Der Bericht des World Resources Instituts beschäftigt sich mit den Herausforderungen für die Ernährungssicherung angesichts des Klimawandels: Um bis zum Jahr 2050 eine Weltbevölkerung von zehn Milliarden Menschen ernähren zu können, müssten die Lebensmittelverschwendung angegangen, der Fleischkonsum reduziert und die landwirtschaftliche Produktion erhöht werden, ohne dass mehr Treibhausgase produziert werden, heißt es in der Studie.

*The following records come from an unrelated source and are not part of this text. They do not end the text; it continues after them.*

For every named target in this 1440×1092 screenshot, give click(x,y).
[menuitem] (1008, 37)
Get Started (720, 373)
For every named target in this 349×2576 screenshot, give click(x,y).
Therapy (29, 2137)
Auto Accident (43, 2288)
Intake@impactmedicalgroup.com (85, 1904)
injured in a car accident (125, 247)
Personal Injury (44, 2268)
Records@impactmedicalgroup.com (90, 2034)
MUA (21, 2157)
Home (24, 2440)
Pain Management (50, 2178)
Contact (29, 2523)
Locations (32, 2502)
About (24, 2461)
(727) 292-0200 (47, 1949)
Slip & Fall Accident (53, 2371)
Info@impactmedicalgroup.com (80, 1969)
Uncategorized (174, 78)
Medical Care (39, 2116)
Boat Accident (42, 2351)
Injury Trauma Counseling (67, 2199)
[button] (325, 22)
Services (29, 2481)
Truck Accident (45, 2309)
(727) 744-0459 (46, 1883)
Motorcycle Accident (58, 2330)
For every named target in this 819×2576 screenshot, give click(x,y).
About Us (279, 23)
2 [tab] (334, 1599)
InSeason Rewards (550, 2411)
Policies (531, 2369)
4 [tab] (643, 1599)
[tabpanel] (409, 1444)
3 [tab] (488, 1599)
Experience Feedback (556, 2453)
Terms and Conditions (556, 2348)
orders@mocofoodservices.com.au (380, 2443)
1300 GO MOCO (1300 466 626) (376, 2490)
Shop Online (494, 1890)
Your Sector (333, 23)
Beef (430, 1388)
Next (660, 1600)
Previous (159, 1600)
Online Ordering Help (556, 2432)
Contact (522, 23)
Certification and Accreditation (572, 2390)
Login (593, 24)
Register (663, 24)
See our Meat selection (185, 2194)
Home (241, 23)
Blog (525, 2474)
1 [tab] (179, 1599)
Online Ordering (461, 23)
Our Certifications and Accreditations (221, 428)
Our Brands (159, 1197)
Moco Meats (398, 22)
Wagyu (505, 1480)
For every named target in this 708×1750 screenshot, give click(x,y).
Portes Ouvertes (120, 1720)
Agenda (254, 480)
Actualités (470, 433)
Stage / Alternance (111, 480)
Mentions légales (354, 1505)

Eine Veränderung der Ernährungsgewohnheiten müsse umgehend eingeleitet werden, mahnen die Autoren an. Bereits heute litten Hunderte Millionen Menschen an Hunger und die Nachfrage nach Lebensmitteln werde bis 2050 um 50 Prozent ansteigen – die Nachfrage nach tierischen Lebensmitteln sogar um fast 70 Prozent. Schon heute wird die Hälfte der Grünflächen weltweit landwirtschaftlich genutzt, und die Landwirtschaft ist für ein Viertel der weltweiten Treibhausgasemissionen verantwortlich.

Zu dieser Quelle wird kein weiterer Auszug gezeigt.